Federal Housing Administration Loan: How Does It Work?

by Roni G.

FHA Loan, Federal Housing Administration Loan

What You Need to Know about FHA Loans

FHA loans are mortgages issued by private lenders which are insured by the Federal Housing Administration. The FHA was created in 1934 under the National Housing Act to increase home ownership in the U.S. The idea originated during the great depression in the 1930s, when loan defaults and consequently foreclosures, increased sharply. This program was started to help people buy homes with very little down payment and with minimum risk to the lenders as well.

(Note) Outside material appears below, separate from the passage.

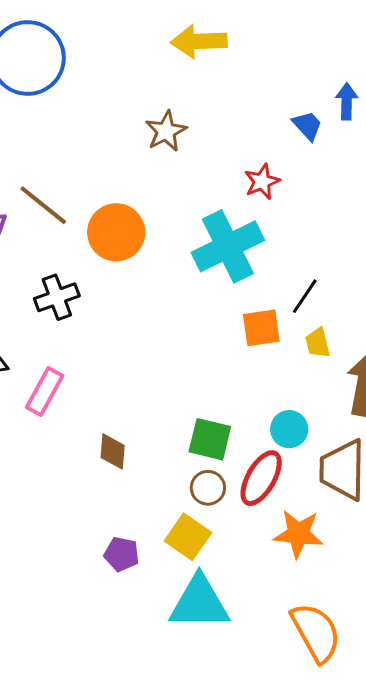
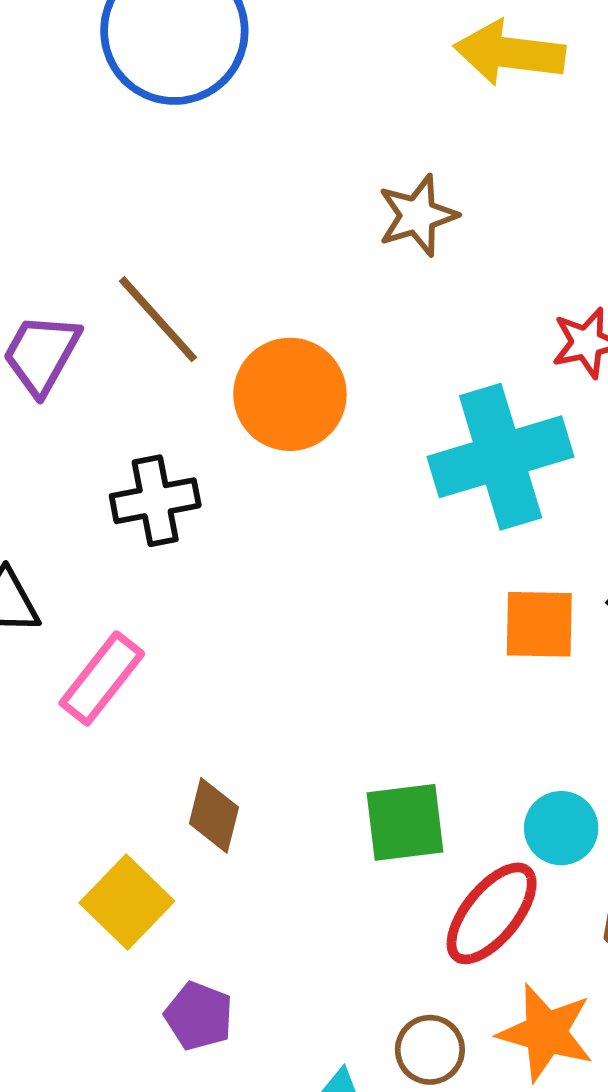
green square: (210, 439) -> (405, 822), turned -30
brown circle: (208, 488) -> (430, 1050), moved
yellow square: (188, 537) -> (127, 902), moved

The FHA loans are designed for the low-to-moderate income group and require lower down payments and lower credit scores to avail a loan. They allow borrowers a down payment as low as 3.5% with a credit score of 580 or higher. If the borrower’s credit score is between 500 and 579, they can still avail a loan at 10% down payment.

FHA Loan

How does an FHA loan work?

The Federal Housing Administration does not lend money for loans by itself. The loan is given by an FHA-approved lender, maybe a bank and the FHA guarantees the loan. Which means that if the borrower fails to repay the loan the FHA has the lender covered against losses, and the FHA will pay the claim. 

The borrower repays the guarantee to the FHA through Mortgage Insurance Premium (MIP). An FHA loan requires two types of MIPs – an Up Front MIP (UFMIP) and an Annual MIP. The UFMIP is 1.75% of the base amount of the loan which, as the name suggests, needs to be paid up front. The Annual MIP is paid monthly, ranging from 0.45% to 1.05% of the base amount, depending on the loan amount, length and loan-to-value ratio. The UFMIP can also be rolled into the loan if a borrower cannot pay immediately. Payments are deposited in an account set up with the U.S. Treasury and the funds from the report are used to repay the mortgage if the borrower defaults.

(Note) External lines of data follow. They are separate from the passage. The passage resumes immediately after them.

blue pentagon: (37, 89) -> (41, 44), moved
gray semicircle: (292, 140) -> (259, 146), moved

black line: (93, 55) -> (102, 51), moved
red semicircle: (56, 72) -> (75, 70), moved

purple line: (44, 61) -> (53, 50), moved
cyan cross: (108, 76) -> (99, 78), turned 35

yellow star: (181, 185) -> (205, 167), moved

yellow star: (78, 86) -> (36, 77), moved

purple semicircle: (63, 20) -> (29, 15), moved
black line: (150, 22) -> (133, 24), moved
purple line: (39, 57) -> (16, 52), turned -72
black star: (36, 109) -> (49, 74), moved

Federal Housing Administration Loan

Advantages of an FHA loan

An FHA loan can be used to purchase or refinance a new home of any type, as long as the borrower will be occupying a part of it. FHA also allows you to borrow up to $50,000 for repairing and fixing up the property after you own it. Another huge advantage of this loan is that if you sell the property, the new buyer is allowed to take over your loan. As the interest rates are very low in FHA loans, the new buyers do not hesitate in assuming someone else’s loan.

These loans are particularly beneficial for first-time home-buyers and low-income buyers.

FHA Loan Requirements

The following criteria are FHA Loan Requirements that must be met by a borrower to be eligible for a loan-

  • A credit score of 500-579 at 10% down payment
  • A credit score of 580 or more at a minimum 3.5% down payment
  • A debt-to-income ratio of maximum 43%, relaxed to 50% in some cases
  • Appraisal by an FHA approved appraiser
  • Proof of a steady income and income tax records
  • Minimum 2 years of employment history
  • 18 years of age or more
  • The borrower must occupy the home as a primary residence
Federal Housing Administration 203(k) Loan

FHA loan types

Traditional Mortgage – Used to finance primary residences

Home Equity Conversion Mortgage – This allows homeowners of age 62 years or more to exchange their home equity for cash.

Energy Efficient Mortgage Program – This includes extra funds to make improvements for energy efficient homes aiming to reduce utility bills.

Federal Housing Administration 203(k) Loan: Mortgage Program – This consists of the funds for the renovation of a property after the borrower has bought it.